**Your task:** Search the records for "great". Report every line where it occurs.

**Dataset entries:**
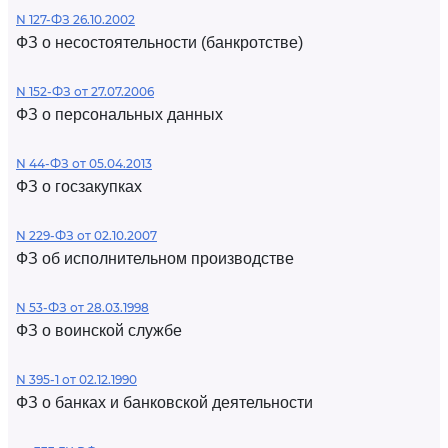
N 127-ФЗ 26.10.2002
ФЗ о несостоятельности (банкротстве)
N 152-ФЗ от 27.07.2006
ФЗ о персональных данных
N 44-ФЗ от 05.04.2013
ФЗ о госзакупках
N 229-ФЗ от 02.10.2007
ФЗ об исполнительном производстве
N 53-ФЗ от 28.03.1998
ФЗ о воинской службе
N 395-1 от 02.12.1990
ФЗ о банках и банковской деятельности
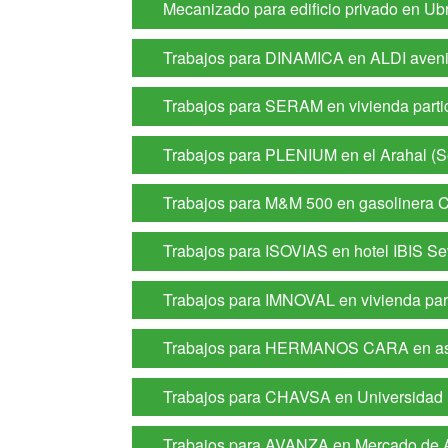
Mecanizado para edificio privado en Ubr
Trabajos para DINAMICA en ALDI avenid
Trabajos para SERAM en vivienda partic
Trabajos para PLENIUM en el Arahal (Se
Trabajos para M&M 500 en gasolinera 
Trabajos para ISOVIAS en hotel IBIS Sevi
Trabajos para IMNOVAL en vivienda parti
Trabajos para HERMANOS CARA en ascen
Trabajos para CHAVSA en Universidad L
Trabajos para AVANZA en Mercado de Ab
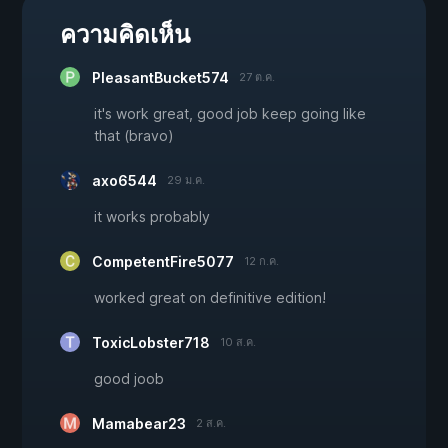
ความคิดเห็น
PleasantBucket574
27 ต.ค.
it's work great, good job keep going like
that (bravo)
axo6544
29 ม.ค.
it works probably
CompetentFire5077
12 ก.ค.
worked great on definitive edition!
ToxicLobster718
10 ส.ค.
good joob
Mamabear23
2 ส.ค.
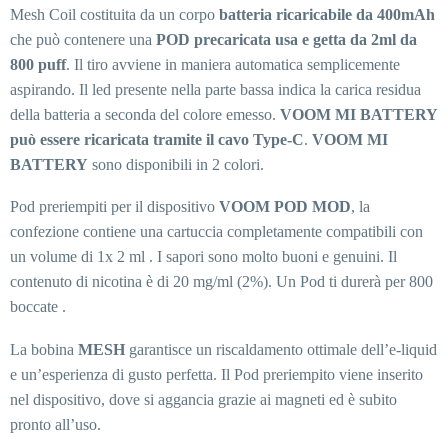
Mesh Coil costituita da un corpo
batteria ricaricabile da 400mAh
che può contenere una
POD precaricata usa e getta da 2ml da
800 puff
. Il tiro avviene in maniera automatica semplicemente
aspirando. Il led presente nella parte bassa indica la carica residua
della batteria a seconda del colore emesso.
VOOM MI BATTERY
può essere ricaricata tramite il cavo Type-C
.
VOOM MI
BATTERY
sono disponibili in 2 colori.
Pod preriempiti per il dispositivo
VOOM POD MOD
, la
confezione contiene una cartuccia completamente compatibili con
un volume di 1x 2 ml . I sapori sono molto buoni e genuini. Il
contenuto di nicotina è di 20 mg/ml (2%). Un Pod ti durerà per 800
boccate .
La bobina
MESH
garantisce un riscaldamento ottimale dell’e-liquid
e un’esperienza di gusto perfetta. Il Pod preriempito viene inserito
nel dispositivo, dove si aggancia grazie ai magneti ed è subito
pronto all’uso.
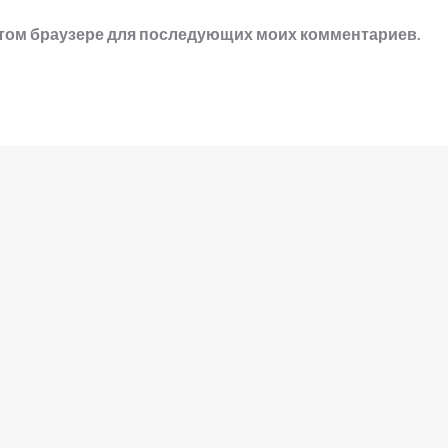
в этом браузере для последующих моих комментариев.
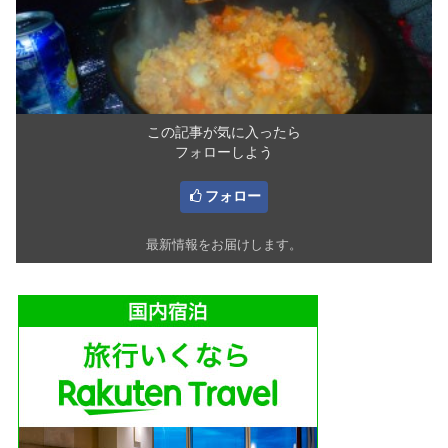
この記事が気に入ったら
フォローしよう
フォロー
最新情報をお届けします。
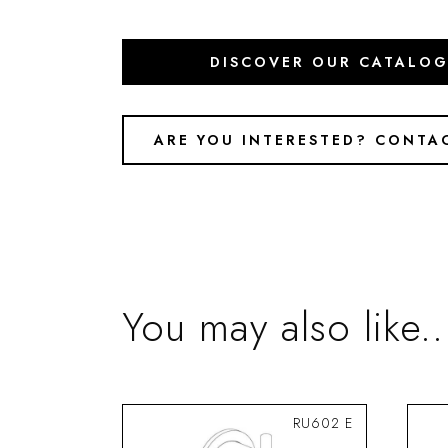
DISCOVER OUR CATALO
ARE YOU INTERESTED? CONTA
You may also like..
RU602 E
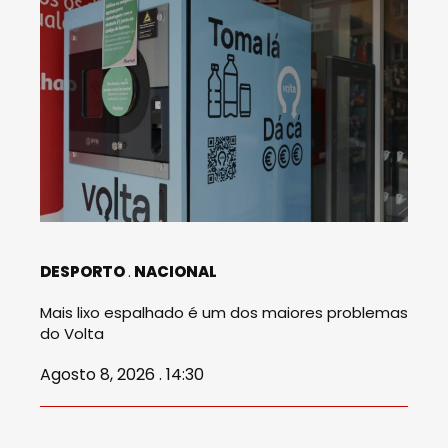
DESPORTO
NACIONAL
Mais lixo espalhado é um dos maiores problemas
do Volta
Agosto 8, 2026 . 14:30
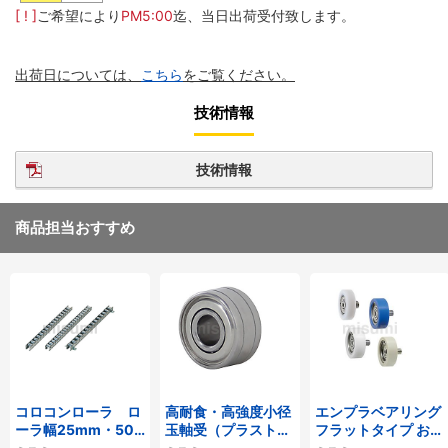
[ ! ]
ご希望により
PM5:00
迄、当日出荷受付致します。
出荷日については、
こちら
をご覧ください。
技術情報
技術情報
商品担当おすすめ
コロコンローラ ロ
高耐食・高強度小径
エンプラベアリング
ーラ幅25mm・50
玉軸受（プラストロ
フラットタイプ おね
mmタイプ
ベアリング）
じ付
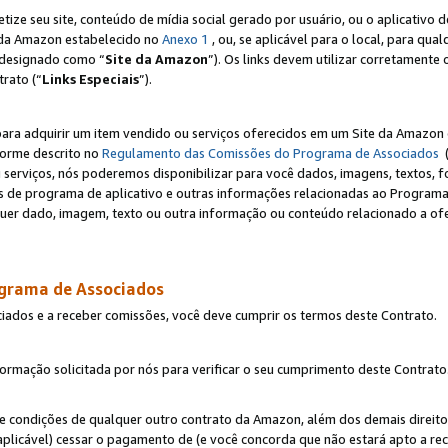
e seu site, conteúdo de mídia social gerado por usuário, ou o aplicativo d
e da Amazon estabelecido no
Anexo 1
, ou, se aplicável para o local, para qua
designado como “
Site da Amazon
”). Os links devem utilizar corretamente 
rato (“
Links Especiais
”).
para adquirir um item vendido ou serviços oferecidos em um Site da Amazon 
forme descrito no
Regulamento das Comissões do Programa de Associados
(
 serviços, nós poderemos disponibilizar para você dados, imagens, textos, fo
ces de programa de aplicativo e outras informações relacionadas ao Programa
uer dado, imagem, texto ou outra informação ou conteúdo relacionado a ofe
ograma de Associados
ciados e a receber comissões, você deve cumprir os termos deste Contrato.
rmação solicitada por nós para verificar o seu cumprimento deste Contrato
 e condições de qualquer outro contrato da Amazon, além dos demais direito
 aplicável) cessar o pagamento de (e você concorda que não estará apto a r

**Exercise answer:**
it's work great, good job keep going like
worked great on definitive edition!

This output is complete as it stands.